**Required work:**
Please repeat the whole listing exactly, but leave out any picture it holds.
----- Data supplied -----
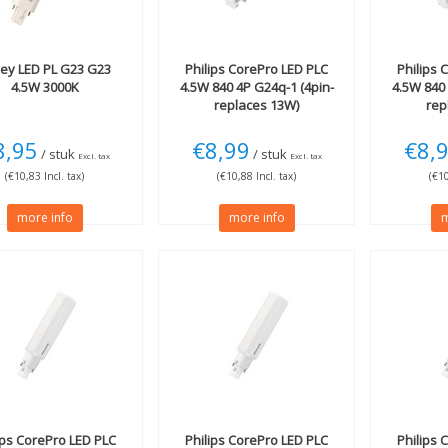
ley
LED PL G23 G23
Philips
CorePro LED PLC
Philips
C
4.5W 3000K
4.5W 840 4P G24q-1 (4pin-
4.5W 840 
replaces 13W)
rep
8,95
€8,99
€8,
/ stuk
/ stuk
Excl. tax
Excl. tax
(€10,83 Incl. tax)
(€10,88 Incl. tax)
(€10
more info
more info
m
ips
CorePro LED PLC
Philips
CorePro LED PLC
Philips
C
-----
**Solution below:**
ley
LED PL G23 G23
Philips
CorePro LED PLC
Philips
C
4.5W 3000K
4.5W 840 4P G24q-1 (4pin-
4.5W 840 
replaces 13W)
rep
8,95
€8,99
€8,
/ stuk
/ stuk
Excl. tax
Excl. tax
(€10,83 Incl. tax)
(€10,88 Incl. tax)
(€10
more info
more info
m
ips
CorePro LED PLC
Philips
CorePro LED PLC
Philips
C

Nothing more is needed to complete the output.